Four months into doing yoga with my teacher and she suggested I take teacher training myself. I considered myself a novice. She explained to me that a vast knowledge of yoga is not necessary for teacher training. An interest and basic good health are more important. Contrary to popular belief, yoga teacher certification is not about doing harder more advanced poses. Teacher training is about learning how to teach! In order to teach one learns the philosophy of yoga, the basics of the most basic poses, and how to dissect the more advanced poses into simpler parts. Meditation practice and anatomy are part of the training. Having ethics is part of the course. So, if you meet an unethical yoga teacher, feel free to report said person to the yoga alliance, they will thank you for it!
After ascertaining I knew enough about yoga to enter a teacher training, I started looking around at studios. The price for the 200 hour course varies considerably. Consider that the cost for a yoga class itself varies from $7 an hour, if you buy a series on up to $22 for an hour and fifteen minutes if you are paying as a "drop in." Using an estimate of $10 per hour, it wouldn't be unreasonable to find a two thousand dollar teacher training. And the studio called "Yoga Yoga" in Newhall California, offered me just that. It's a nice small studio with a cozy atmosphere. I liked them well enough.
I tested them out by attending a couple weekend workshops in meditation. I later learned the workshops I took were part of their teacher training course and that many of my classmates that day were in the middle of their training. I have nothing but good to report on Nissim Malul, the visiting teacher. He taught us at least four methods of meditation, took plenty of time for questions, and explained his craft thoroughly. He provided both active and passive meditation methods.
I also looked into the teacher training at the Yogaworks studio in Valencia, California. Yogaworks charges for $3,250 as the early bird price for 200 hour teacher training. You may think this represents a cost of $16.25 per hour, but it's not. Yogaworks offers UNLIMITED yoga classes for any student signed up in their teacher training, so actually the price per hour is as cheap as you want to make it.
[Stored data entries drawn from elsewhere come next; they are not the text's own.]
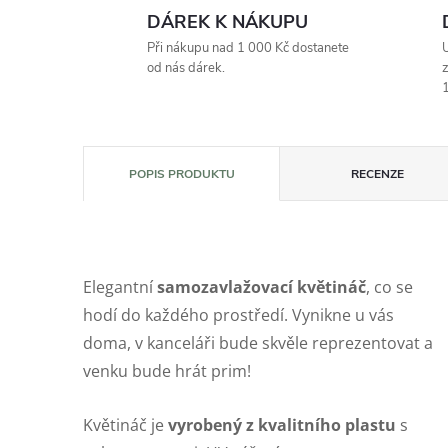
DÁREK K NÁKUPU
Při nákupu nad 1 000 Kč dostanete
U
od nás dárek.
z
1
POPIS PRODUKTU
RECENZE
Elegantní
samozavlažovací květináč
, co se
hodí do každého prostředí. Vynikne u vás
doma, v kanceláři bude skvěle reprezentovat a
venku bude hrát prim!
Květináč je
vyrobený z kvalitního plastu
s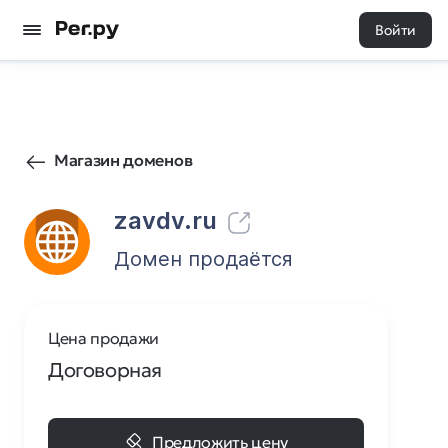
Войти
97
2
Магазин доменов
zavdv.ru
Домен продаётся
Цена продажи
Договорная
Предложить цену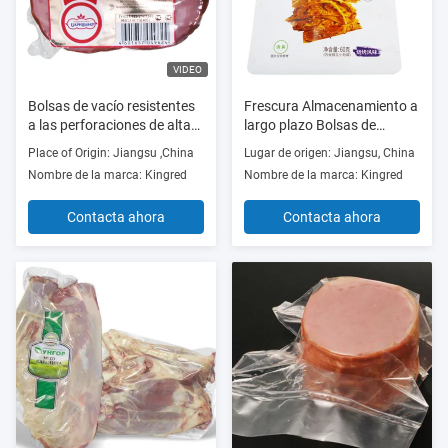
VIDEO
Bolsas de vacío resistentes
Frescura Almacenamiento a
a las perforaciones de alta
largo plazo Bolsas de
barrera para la carne cocida
alimentos selladas al vacío
Place of Origin: Jiangsu ,China
Lugar de origen: Jiangsu, China
OEM Impreso
Nombre de la marca: Kingred
Nombre de la marca: Kingred
Contacta ahora
Contacta ahora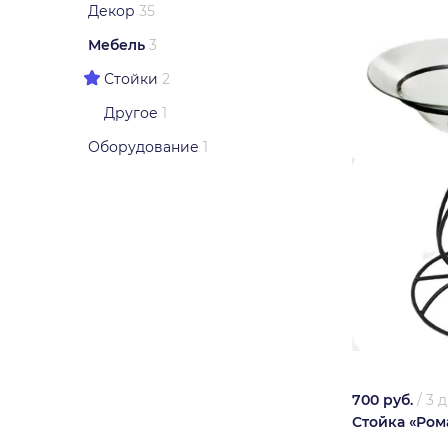
Декор
35
Мебель
3
Стойки
2
Другое
1
Оборудование
1
700 руб.
/
3 
Стойка «Ром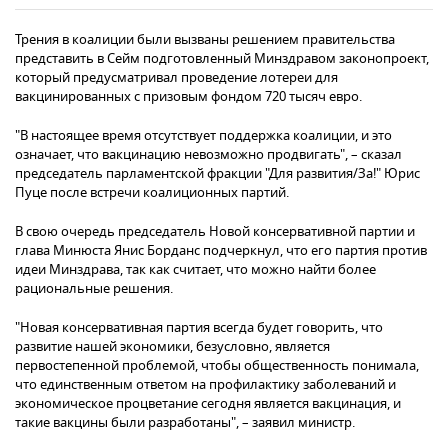
Трения в коалиции были вызваны решением правительства
представить в Сейм подготовленный Минздравом законопроект,
который предусматривал проведение лотереи для
вакцинированных с призовым фондом 720 тысяч евро.
"В настоящее время отсутствует поддержка коалиции, и это
означает, что вакцинацию невозможно продвигать", – сказал
председатель парламентской фракции "Для развития/За!" Юрис
Пуце после встречи коалиционных партий.
В свою очередь председатель Новой консервативной партии и
глава Минюста Янис Борданс подчеркнул, что его партия против
идеи Минздрава, так как считает, что можно найти более
рациональные решения.
"Новая консервативная партия всегда будет говорить, что
развитие нашей экономики, безусловно, является
первостепенной проблемой, чтобы общественность понимала,
что единственным ответом на профилактику заболеваний и
экономическое процветание сегодня является вакцинация, и
такие вакцины были разработаны", – заявил министр.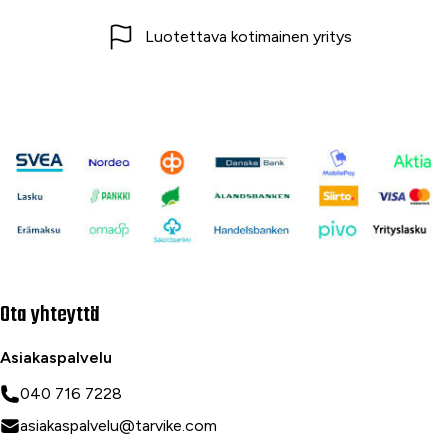
Luotettava kotimainen yritys
Ota yhteyttä
Asiakaspalvelu
040 716 7228
asiakaspalvelu@tarvike.com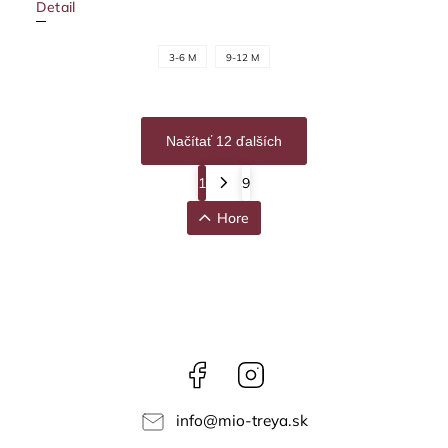
Detail
3-6 M
9-12 M
Načítať 12 ďalších
1
9
Hore
Facebook
Instagram
info
@
mio-treya.sk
If you take a mere four extra classes a week during your six month training you have essentially bought yourself a series of nine dollar classes. Any person considering teaching really ought to have established a personal practice, an hour a day of yoga would represent seven classes a week, which would make the per hour cost even less.
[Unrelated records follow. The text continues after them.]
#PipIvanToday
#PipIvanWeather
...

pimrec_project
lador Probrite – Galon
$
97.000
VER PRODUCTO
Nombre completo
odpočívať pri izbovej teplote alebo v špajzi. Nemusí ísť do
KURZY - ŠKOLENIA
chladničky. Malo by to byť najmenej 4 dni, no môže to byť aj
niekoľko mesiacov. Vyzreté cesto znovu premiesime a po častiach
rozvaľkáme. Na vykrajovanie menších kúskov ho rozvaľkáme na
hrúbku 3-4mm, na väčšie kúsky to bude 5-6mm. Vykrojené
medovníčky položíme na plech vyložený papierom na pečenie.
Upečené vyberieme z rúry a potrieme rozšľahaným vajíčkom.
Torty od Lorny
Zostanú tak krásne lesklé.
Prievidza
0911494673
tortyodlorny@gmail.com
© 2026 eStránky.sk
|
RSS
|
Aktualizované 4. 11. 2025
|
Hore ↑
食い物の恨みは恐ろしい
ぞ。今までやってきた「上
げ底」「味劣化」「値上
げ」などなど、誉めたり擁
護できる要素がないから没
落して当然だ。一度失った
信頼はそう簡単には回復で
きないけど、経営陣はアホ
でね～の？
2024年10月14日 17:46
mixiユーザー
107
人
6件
I wish all studios offered unlimited classes during teacher training because it would encourage students to try everything. One can get to know a variety of styles and personalities by studying under every teacher in a studio instead of sticking to the favorite, based on budgeting. It also helps to spread out the practice. Many teacher trainings meet only on weekends as a favor to the working student, but weekend warrior training is harder on the body than doing a little bit each day. The extra bonus to taking teach training with a franchise studio rather than a single location studio is that Yogaworks offers the unlimited yoga at any of their studios located anywhere in the world. So in the LA area for example, you can pop into the Orange county studio if you happen to be there, and take as a many classes as you want.
Yoga is often touted as a thousands of years old practice. That is not exactly true. The roots of yoga are ancient, the kind you get at a gym is more likely a modern blend. Yoga came to America in the beginning of the 1900's and was conformed for the West. If you are Christian and afraid someone at a yoga studio is going to convert you to Hinduism, don't worry, it won't happen. The exercise offered at a studio or a gym is physical exercise only. You would have to visit an ashram to get the whole philosophy.